Distinguish between food intoxication and food infection.
- Food poisoning/intoxication is a form of foodborne illness due to preformed toxins in food.
- Food infection is a form of foodborne illness due to consumption of pathogens that cause infection when ingested (e.g., they release toxins or cause other detrimental effects only after being eaten)
How is ELISA similar/different from a lateral flow device? When would you use one over the other?
- Both are immunoassays that can be used to detet the presence of a target substance in a liquid sample; both rely on use of antibodies to bind the target and produce a detectable signal.
- Key difference: ELISA is used in lab settings and requires multiple steps (including incubation); LFDs are used in the field and provide results quickly (within minutes)
- Another difference: ELISA is more sensitive and specific.
- The choice depends on: desired level of sensitivity and specificity, the need for rapid results, and the availability of lab equipment and trained personnel.
How is FISH similar/different from PCR? When would you use one over the other?
- Both are used to detect and analyze nucleic acids.
- FISH detects and localizes specific sequences in cells or tissues involving fluorescently labelled probes that bind to complementary sequences.
- PCR amplifies specific DNA sequences.
- Key difference: FISH can be used to visualize the spatial distribution of nucleic acid sequences within cells or tissues, while PCR can be used to amplified specific DNA sequences for further analysis.

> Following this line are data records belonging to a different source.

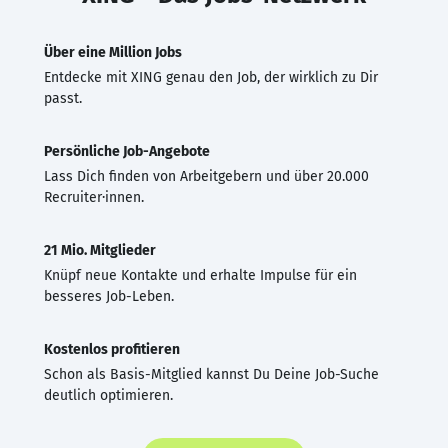
Über eine Million Jobs
Entdecke mit XING genau den Job, der wirklich zu Dir
passt.
Persönliche Job-Angebote
Lass Dich finden von Arbeitgebern und über 20.000
Recruiter·innen.
21 Mio. Mitglieder
Knüpf neue Kontakte und erhalte Impulse für ein
besseres Job-Leben.
Kostenlos profitieren
Schon als Basis-Mitglied kannst Du Deine Job-Suche
deutlich optimieren.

- The choice depends on the research question and experimental design.
Provide four examples of how microbes are involved in food production or food preservation.
- Yeasts ferment sugars to ethanol and carbon dioxide in bread production.
- Synergistic starter culture bacteria ferment lactose to lactic acid to thicken milk and produce the distinctive sour taste and mouthfeel of yogurt.
- Mould ferments soybeans in soy sauce production
- Acetic acid bacteria ferment various starter materials (e.g., wine, cider, juice) to produce vinegar.